Joel Plaskett: That’s kind of what it feels like sometimes. It’s like "Okay, this is costing a lot of money and it’s gotta be good,” you’ve gotta be good. Here we are at the studio, and I’m producing this stuff for Two Hours Traffic, I’m sitting in the role of producer trying to make this good, and I’m thinking... listening to other records critically, which you do as an artist, I’m trying to do now from a production point of view. Trying to do another band justice, with the idea that it’s like, you could get halfway through this record and what if you think "the sounds off” — well, we’re in the midst of it, you gotta finish it, you want it to be good, you gotta work so hard for it to be good, and you also just have to go on faith. You could be done a month later and say "you know, it could have been a lot better if we waited a month...” or something, but you don’t have that. If you want to continue to move forward as an artist, you can only second guess yourself so much. I’ll get critical about people’s records... everyone’s gonna have an opinion of it.
Peter Elkas: One thing you said, you were talking about a leap of faith, and I know that for my record, that’s been a real strong theme just in the making of it and getting it done and even just starting from the beginning of this cycle — getting a new manager, not really knowing him too well, but putting a lot of faith into his track record, and then the same with the producer, working with Charlie Sexton. I knew his stuff, and frankly, I didn’t really actually hear that much in what he’d worked on that really related to me, but I just had a really good feeling that he would be a good guy to work with. But I had really limited conversations with him, and then at one point it was like "hey, you have to make a decision here” and so it was just a leap of faith and it paid off. I really feel like that’s been a theme for me for the last couple of years. Did you find that with Gordie? You had a lot of time when you got to brass tacks and started working on the record, but did you find at one point it was like "Okay, I guess I’m just going to do this with this guy.”
Joel Plaskett: He had expressed interest a while ago — I don’t know when I met Gordie but it was several years ago. He knew the Hermit stuff a little bit. He’d never seen us I don’t think. I remember him saying "Oh, I love that song ‘Back of the Film’ or whatever.” Somehow it caught his ear somewhere. Then I got up with Big Sugar, he invited me up on stage — we’d met previous to that — he said "hey man, you should come up and play guitar with us.” We played "Waiting for the Bus” by ZZ Top in Halifax, although I could not hear my guitar at all because he’s so, so loud.
Peter Elkas: It’s funny, another thing that ties these two records, is that both the producers are Austin guys now, they both know each other, and they’re both crazy guitar players — far better than we are — but we’ll get all the credit somehow.
Joel Plaskett: I really waited to decide if I was going to work with Gordie. I met him a few times, talked to him, then made ,La Di Da, and then I decided "well, I wanted to make another rock statement.” Gordie was the obvious candidate, just in terms of the sound, as a guy who’s made records that sound good on the radio. It’d be nice to make a record that could carry me into that arena, but at the same time retain what I like about grittiness or sounds or whatever... and a guitar player too. We did the three songs with him, and that really worked, and having that outside... that’s why we did the three songs for a little EP, low pressure. That relieved the pressure. Three songs – it’s expensive, but it’s not as expensive as making a record, it’s not an enormous investment, and they turned out great.

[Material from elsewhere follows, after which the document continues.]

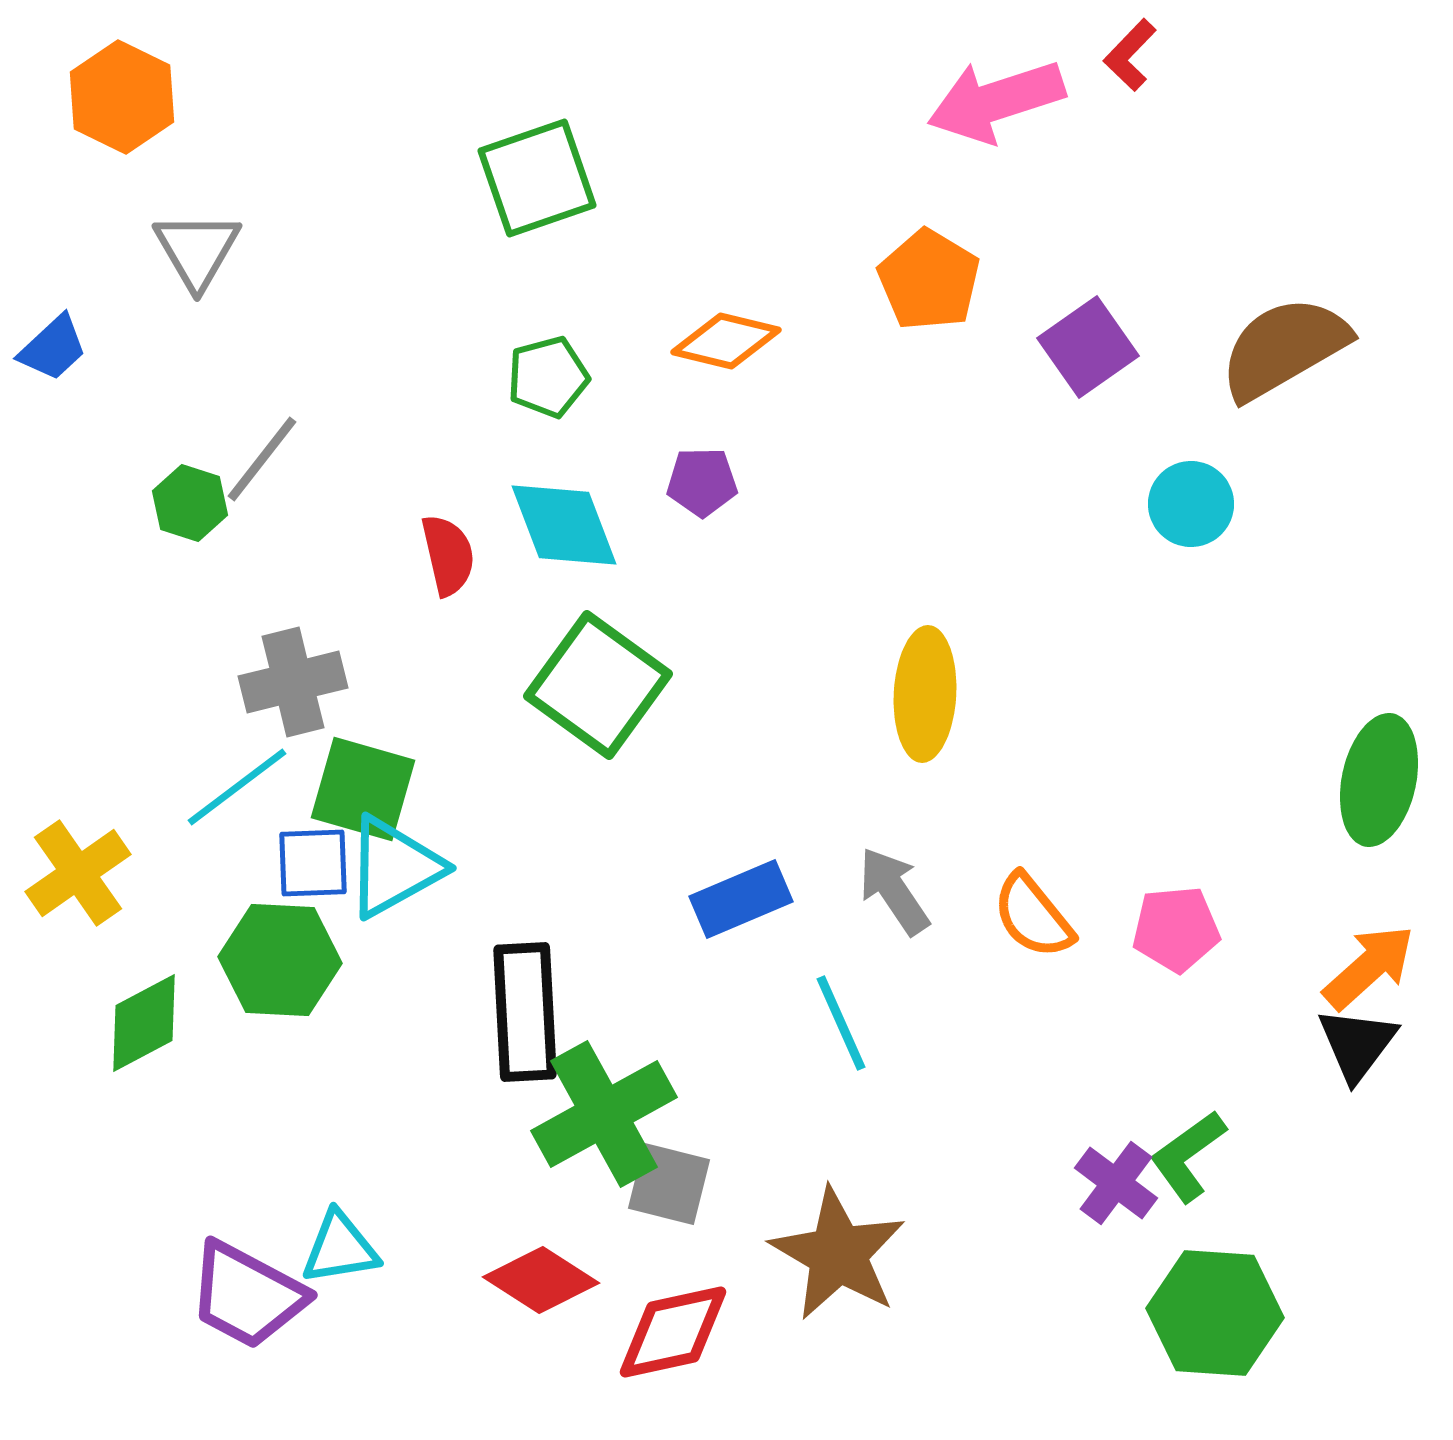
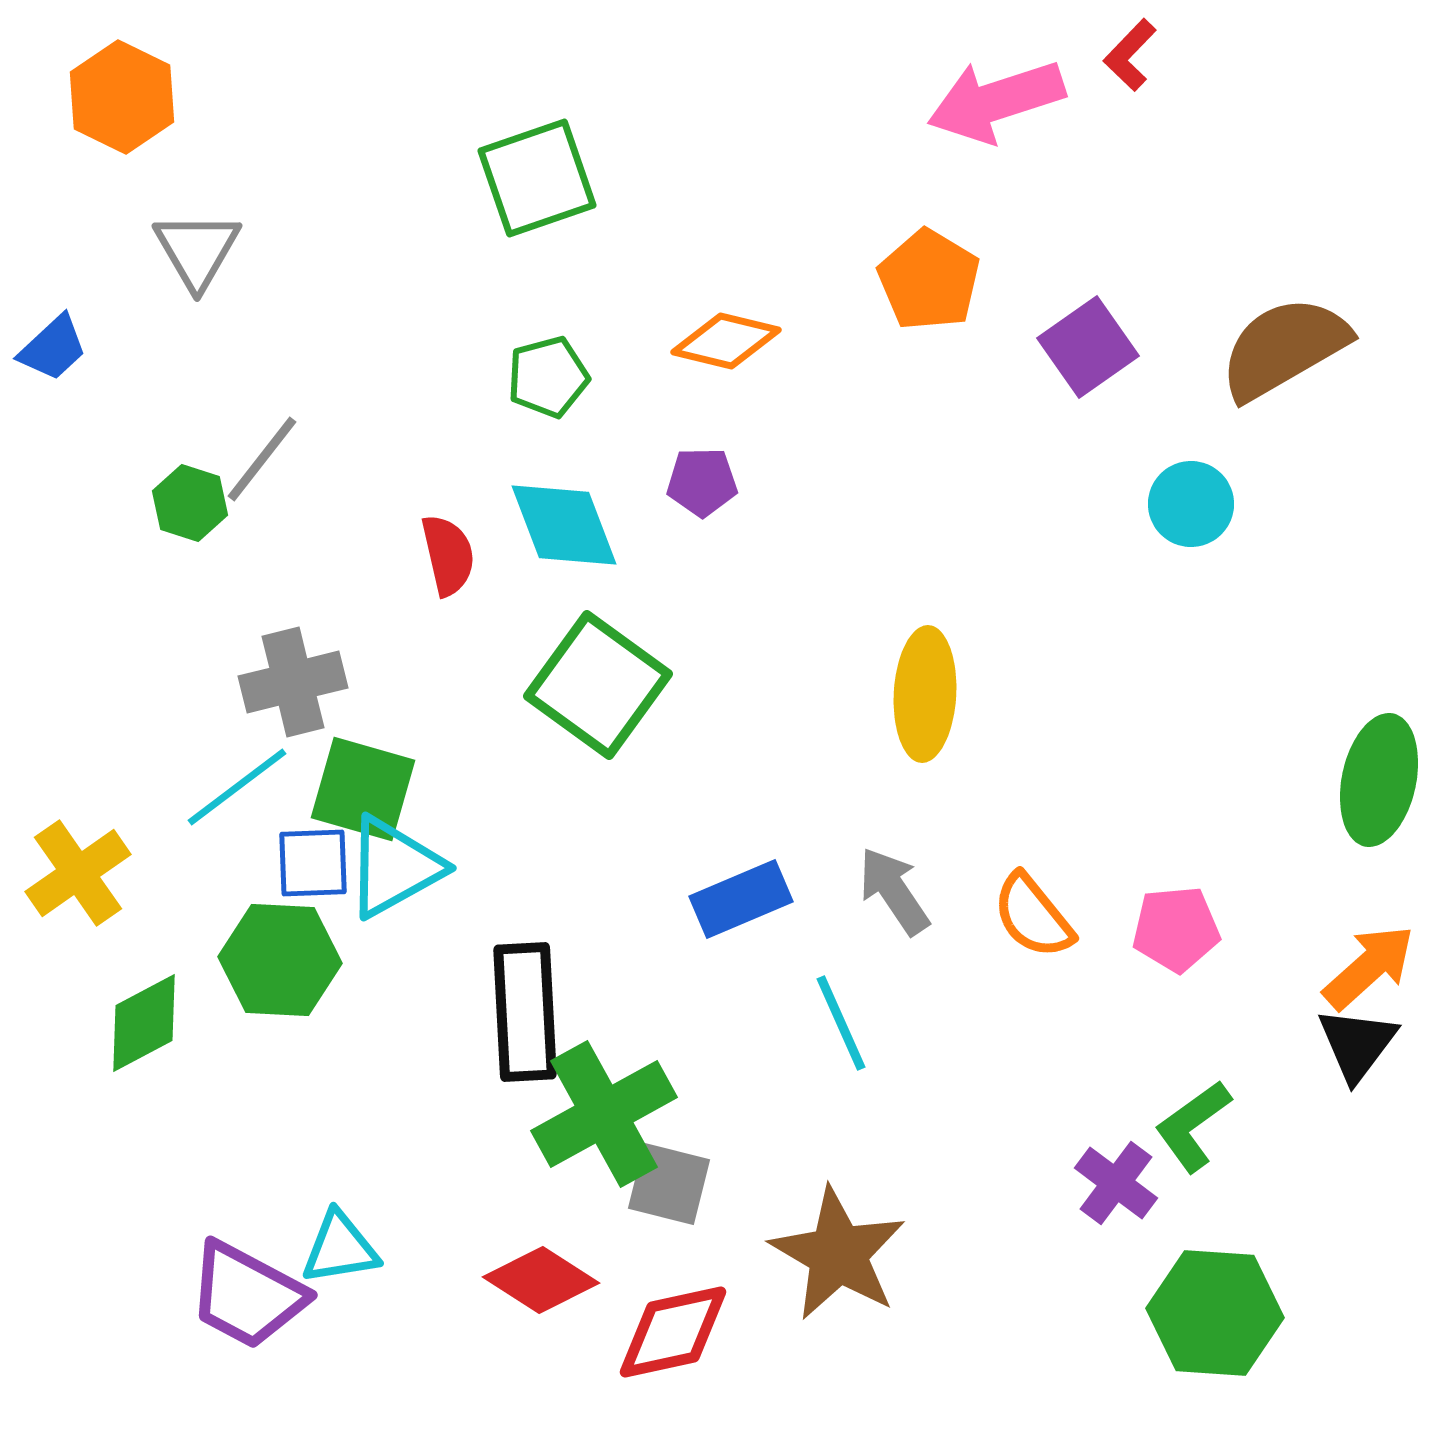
green L-shape at (1188, 1156): moved 5 px right, 30 px up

James Keast: And if it doesn’t work out, you haven’t blown your new record on an experiment.

Joel Plaskett: Exactly. Did that. Worked out great. Did the whole record, and it’s actually been really good.
Peter Elkas: I can tell right away, just from hearing the three songs and then the new record, and just briefly hearing the stuff you’re working on with Two Hours, it seems like even your producer chops have gone up a little bit.
Joel Plaskett: It’s interesting watching somebody work the studio. I’m starting to pay more attention to how records are made. Ian was always the guy who did that in Thrush Hermit. When we were recording, I was worried about tracking songs or what the guitar part was going to be; Ian was like "What about this compressor?” I still don’t have a massive interest in all that stuff, though I’ve learned a bit of it and have some preferences, but for me it’s like an arrangement thing — hearing what devices work in the studio for maximum impact, and also realising that there’s really no right or wrong way. You just have to do what feels right.
Peter Elkas: I really felt like that, going in to make this record. Again, part of the leap of faith thing — really not knowing how he was going to approach recording, the brass tacks of it. We did no pre-production whatsoever. This is where I think our records really different, in the making of them. All I could do was rehearse the band as much as possible and get as tight as we could, and start rocking. We set up off the floor and he said "okay, play.” We played "Wall of Fire,” which was the tightest song that we had, and he came in and said "you guys sound killer.” From there, he set up his satellite [drum] kit and his drum kit grew bigger and bigger, and he wound up playing second drums on every track. It became this real good times vibe, but more and more out of my hands. Also, all the players in the band are accomplished guys in their own right and also not making much money, so they’ve got to be able to put their fingerprints on this thing. But allowing them the space to breath and trusting them to do their thing really gave me a kick-ass record, but it could’ve blown up in my face. I just lucked out on that — educated guess, but... I think that’s the place where the records differ a little bit, maybe the approach in general. It could be that I’m just fucking lazy too.
Joel Plaskett: I took that approach a little bit more, maybe not so much with players, but with La Di Da, where I had a bunch of half-finished songs, some ideas and stuff that hadn’t even been written yet before I got there. It was "okay, I’m going to Arizona, and by the time I get there I have to have a record.” That’s why I drove there by myself, was to have that sense of time to organise it in my head. That’s how I slot records, just time alone, driving — that’s when I align my records: those are the parts that go here, that’s the song that connects to this song, having the dictaphone with me. This new record was very much like "Okay, it’s a concept record, this has to hold.” It’s not the tightest story of all time — it’s conceptual, it’s pretty ridiculous really — but I wanted melodies to reappear in other songs, there’s melodic stuff that happens, there are lyrical things that happen, and a lot of the songs connect. Songs change key, and another song begins in that key — there are a lot of... the order was actually totally worked out in advance. The pre-production was really important, otherwise it would’ve gotten into a nine-month Radiohead record or something. If you want to make records that way, you have to have the luxury of enormous amounts of cash to put yourself in the studio and muck about until you find what you want.
Peter Elkas: Do you think that the concept and the story of the record will be apparent to listeners? Do you think they’ll have to sit with it for a while?
Joel Plaskett [to Keast]: You tell me, do you hear a through line or no?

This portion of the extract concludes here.